SUPPLIED INFORMATION below:

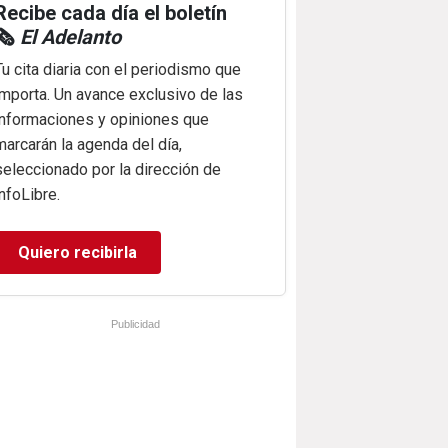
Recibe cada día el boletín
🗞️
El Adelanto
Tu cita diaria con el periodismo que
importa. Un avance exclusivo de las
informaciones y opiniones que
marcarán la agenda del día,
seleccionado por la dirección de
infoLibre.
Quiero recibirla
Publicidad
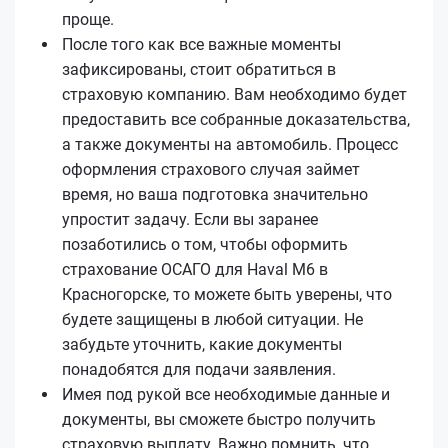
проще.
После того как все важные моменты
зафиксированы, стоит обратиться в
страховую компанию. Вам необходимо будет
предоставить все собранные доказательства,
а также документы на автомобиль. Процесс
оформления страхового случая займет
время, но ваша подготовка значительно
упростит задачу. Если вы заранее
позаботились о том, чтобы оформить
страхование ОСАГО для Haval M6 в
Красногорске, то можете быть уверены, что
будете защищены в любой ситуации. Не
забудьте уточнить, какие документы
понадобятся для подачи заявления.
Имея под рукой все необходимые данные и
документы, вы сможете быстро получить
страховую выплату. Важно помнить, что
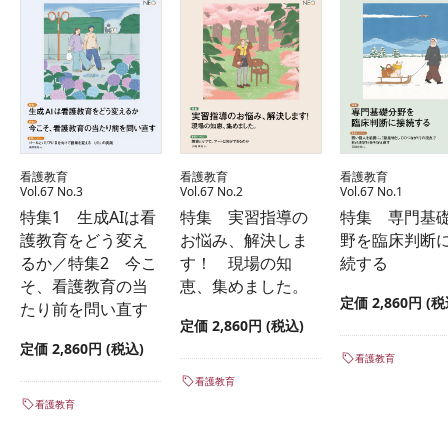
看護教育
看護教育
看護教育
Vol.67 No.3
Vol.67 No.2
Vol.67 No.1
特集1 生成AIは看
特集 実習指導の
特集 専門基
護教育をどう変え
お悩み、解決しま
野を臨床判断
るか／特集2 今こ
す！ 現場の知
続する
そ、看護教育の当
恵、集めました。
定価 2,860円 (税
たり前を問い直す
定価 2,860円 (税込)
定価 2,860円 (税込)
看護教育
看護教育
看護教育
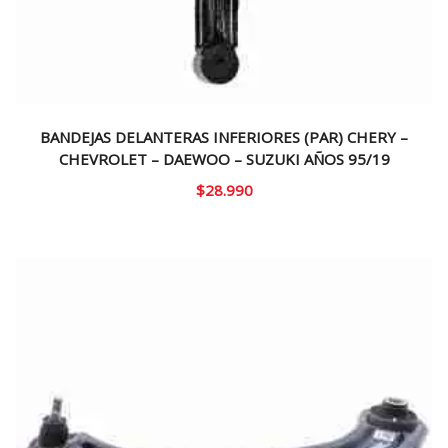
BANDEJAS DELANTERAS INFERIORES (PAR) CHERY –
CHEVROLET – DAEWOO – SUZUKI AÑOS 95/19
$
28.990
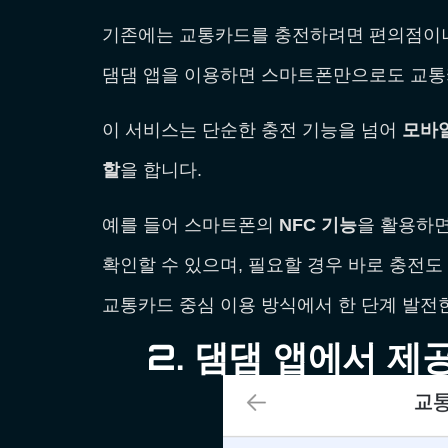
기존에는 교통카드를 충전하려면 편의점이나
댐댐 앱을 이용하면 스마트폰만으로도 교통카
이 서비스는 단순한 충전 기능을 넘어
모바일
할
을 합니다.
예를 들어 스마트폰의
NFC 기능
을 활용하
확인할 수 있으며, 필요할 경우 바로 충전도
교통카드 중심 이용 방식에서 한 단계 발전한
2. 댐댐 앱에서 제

End of SUPPLIED INFORMATION.
SUPPLIED INFORMATION below:

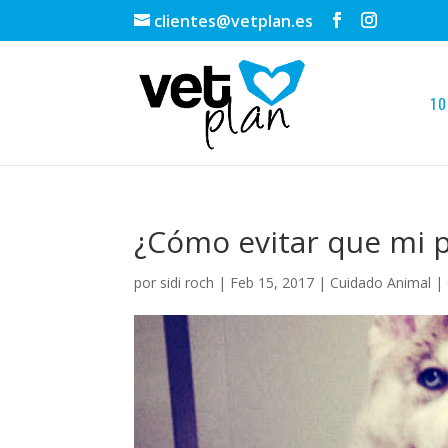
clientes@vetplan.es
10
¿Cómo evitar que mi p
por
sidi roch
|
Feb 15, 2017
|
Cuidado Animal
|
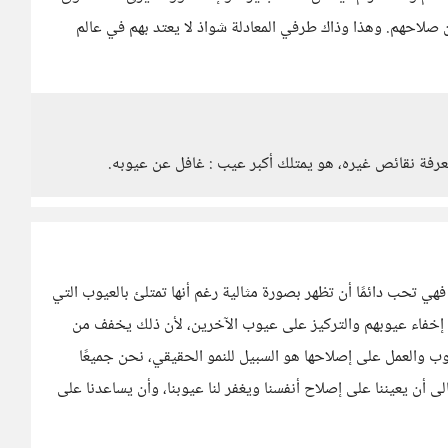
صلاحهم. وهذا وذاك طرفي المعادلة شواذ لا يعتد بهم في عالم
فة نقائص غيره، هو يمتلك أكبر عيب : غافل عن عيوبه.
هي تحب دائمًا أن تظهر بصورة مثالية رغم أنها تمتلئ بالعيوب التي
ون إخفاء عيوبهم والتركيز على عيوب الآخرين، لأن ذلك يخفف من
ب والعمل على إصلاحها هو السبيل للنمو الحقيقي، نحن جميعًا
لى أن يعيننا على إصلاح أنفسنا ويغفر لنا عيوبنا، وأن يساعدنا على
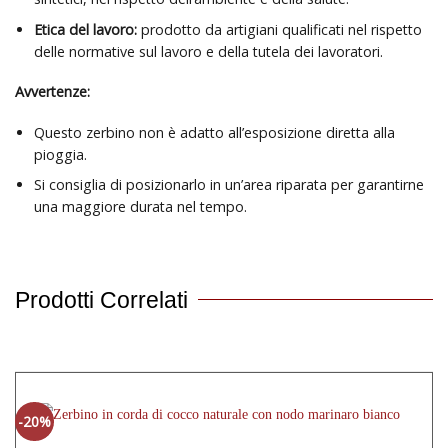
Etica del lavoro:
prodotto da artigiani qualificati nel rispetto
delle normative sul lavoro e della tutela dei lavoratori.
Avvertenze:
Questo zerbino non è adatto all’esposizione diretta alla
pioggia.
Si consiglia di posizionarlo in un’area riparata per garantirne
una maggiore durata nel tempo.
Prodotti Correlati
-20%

End of SUPPLIED INFORMATION.
SUPPLIED INFORMATION below:

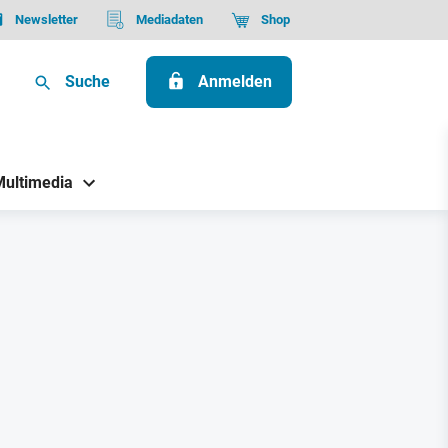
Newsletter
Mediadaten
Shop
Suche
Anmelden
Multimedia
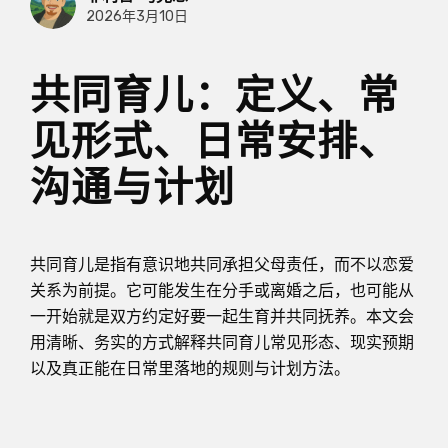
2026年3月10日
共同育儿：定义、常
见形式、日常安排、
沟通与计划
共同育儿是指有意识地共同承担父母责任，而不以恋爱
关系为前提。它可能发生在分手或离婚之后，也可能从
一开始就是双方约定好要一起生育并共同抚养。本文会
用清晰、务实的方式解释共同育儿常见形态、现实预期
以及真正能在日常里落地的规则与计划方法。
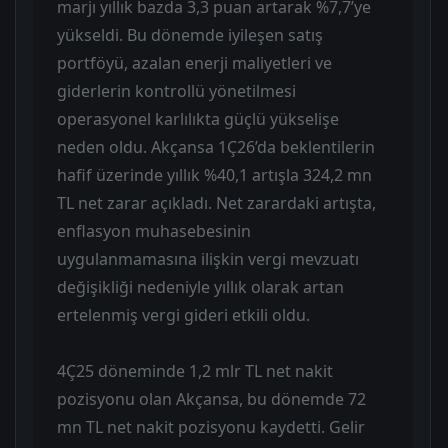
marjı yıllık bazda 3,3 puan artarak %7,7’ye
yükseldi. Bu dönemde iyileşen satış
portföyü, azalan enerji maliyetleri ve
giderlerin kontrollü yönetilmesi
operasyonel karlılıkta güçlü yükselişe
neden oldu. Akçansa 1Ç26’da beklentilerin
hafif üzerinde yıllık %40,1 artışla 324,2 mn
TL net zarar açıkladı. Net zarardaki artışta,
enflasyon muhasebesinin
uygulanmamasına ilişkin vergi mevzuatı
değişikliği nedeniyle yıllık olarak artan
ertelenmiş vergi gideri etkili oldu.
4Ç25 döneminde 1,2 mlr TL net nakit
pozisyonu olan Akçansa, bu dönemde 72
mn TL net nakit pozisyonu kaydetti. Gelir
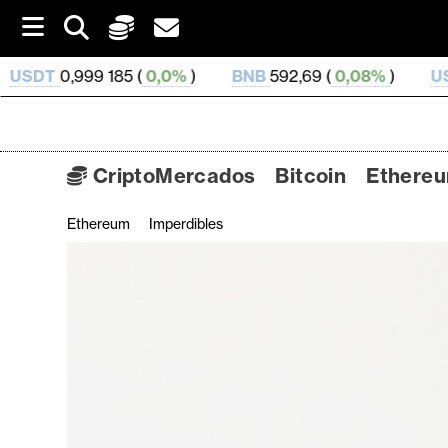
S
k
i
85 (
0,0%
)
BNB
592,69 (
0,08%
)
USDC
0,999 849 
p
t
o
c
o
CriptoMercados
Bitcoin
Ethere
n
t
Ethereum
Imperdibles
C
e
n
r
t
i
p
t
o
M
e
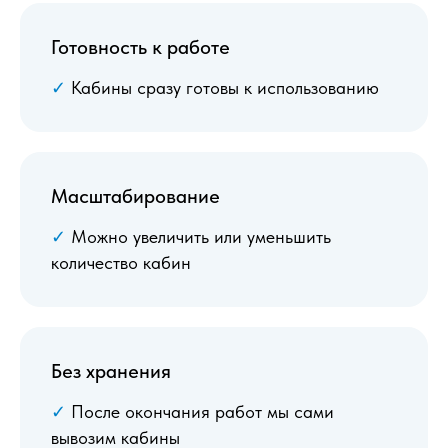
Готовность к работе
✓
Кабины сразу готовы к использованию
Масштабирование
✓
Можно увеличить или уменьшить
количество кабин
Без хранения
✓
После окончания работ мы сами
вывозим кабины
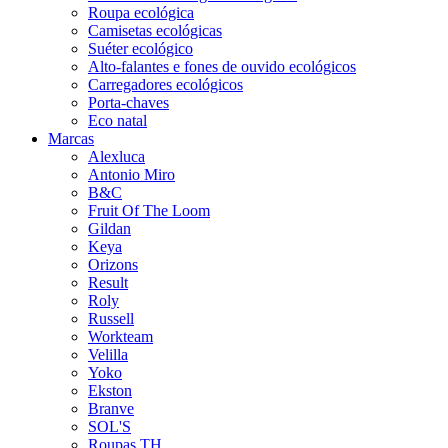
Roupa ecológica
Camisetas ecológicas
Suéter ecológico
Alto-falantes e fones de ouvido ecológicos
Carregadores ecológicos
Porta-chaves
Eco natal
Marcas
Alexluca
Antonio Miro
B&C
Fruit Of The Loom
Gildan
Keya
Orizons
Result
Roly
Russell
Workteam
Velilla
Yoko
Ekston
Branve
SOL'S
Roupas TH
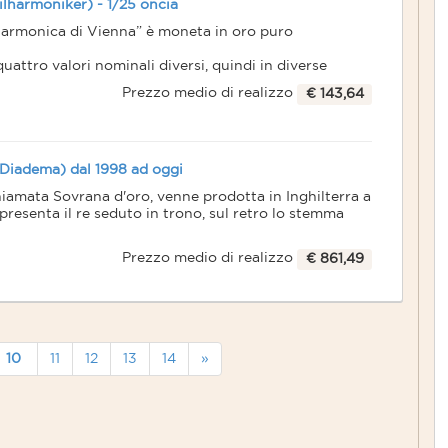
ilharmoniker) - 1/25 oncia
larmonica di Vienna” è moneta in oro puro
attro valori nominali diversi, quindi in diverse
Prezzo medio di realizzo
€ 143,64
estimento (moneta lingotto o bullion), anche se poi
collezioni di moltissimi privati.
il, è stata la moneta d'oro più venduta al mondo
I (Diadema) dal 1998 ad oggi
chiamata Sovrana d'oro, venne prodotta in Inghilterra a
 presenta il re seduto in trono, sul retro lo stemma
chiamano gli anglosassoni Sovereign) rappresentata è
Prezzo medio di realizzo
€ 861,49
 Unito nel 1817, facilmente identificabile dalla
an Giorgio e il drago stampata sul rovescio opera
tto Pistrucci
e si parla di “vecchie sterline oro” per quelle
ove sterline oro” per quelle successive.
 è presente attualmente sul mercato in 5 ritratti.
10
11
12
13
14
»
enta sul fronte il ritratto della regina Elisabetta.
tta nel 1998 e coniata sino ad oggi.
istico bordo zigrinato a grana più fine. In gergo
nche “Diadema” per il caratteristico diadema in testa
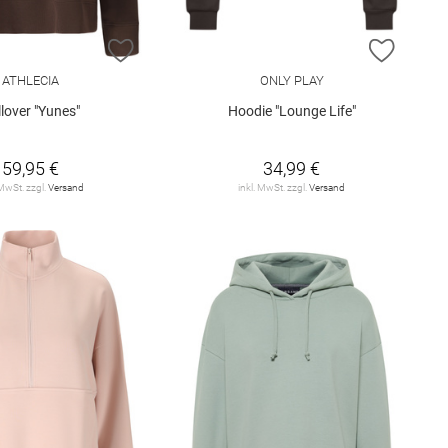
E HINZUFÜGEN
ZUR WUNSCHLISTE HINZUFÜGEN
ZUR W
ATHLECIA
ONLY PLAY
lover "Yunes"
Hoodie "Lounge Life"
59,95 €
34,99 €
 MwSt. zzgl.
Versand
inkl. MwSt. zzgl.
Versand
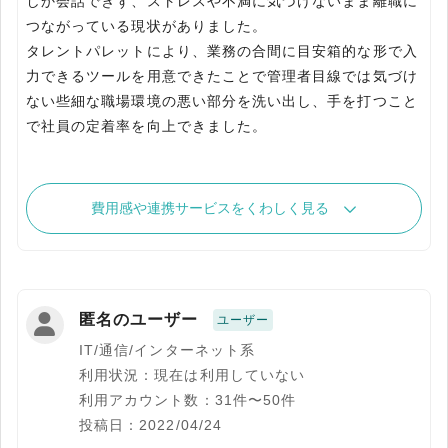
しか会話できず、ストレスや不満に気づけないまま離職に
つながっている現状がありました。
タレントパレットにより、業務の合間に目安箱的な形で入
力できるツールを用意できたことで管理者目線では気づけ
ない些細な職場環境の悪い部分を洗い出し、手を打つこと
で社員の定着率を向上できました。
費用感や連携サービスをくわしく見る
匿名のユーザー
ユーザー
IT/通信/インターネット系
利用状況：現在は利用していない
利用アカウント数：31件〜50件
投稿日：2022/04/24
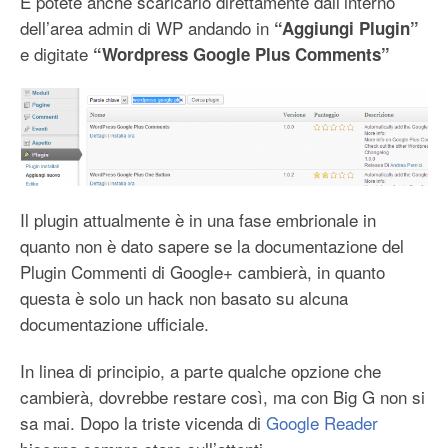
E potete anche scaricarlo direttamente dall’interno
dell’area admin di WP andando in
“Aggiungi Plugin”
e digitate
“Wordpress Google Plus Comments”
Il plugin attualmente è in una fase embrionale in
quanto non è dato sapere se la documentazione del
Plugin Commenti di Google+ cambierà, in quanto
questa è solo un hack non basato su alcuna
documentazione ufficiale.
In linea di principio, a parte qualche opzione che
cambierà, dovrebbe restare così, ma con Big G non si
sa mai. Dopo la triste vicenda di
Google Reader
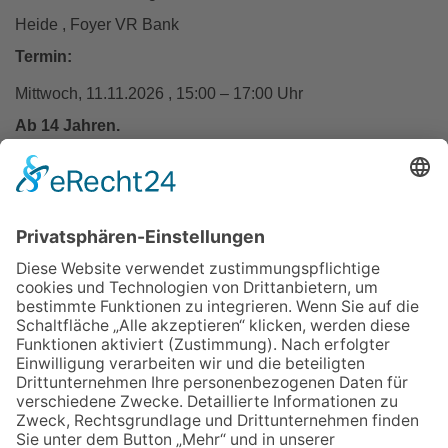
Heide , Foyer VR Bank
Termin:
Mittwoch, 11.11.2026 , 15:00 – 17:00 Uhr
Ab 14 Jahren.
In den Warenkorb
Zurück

End of SUPPLIED INFORMATION.

WHAT YOU SHOULD DO: Write back the stretch of lines above that begins with the line holding "позаботились о том, чтобы оформить" and ends with the line holding "2. 댐댐 앱에서 제", both included, exactly as written. Pictures stay out.

SOLUTION TO THIS TASK:
позаботились о том, чтобы оформить
страхование ОСАГО для Haval M6 в
Красногорске, то можете быть уверены, что
будете защищены в любой ситуации. Не
забудьте уточнить, какие документы
понадобятся для подачи заявления.
Имея под рукой все необходимые данные и
документы, вы сможете быстро получить
страховую выплату. Важно помнить, что
看護教育
看護教育
看護教育
Vol.67 No.3
Vol.67 No.2
Vol.67 No.1
特集1 生成AIは看
特集 実習指導の
特集 専門基
護教育をどう変え
お悩み、解決しま
野を臨床判断
るか／特集2 今こ
す！ 現場の知
続する
そ、看護教育の当
恵、集めました。
定価 2,860円 (税
たり前を問い直す
定価 2,860円 (税込)
定価 2,860円 (税込)
看護教育
看護教育
看護教育
BANDEJAS DELANTERAS INFERIORES (PAR) CHERY –
CHEVROLET – DAEWOO – SUZUKI AÑOS 95/19
$
28.990
기존에는 교통카드를 충전하려면 편의점이나
댐댐 앱을 이용하면 스마트폰만으로도 교통카
이 서비스는 단순한 충전 기능을 넘어
모바일
할
을 합니다.
예를 들어 스마트폰의
NFC 기능
을 활용하
확인할 수 있으며, 필요할 경우 바로 충전도
교통카드 중심 이용 방식에서 한 단계 발전한
2. 댐댐 앱에서 제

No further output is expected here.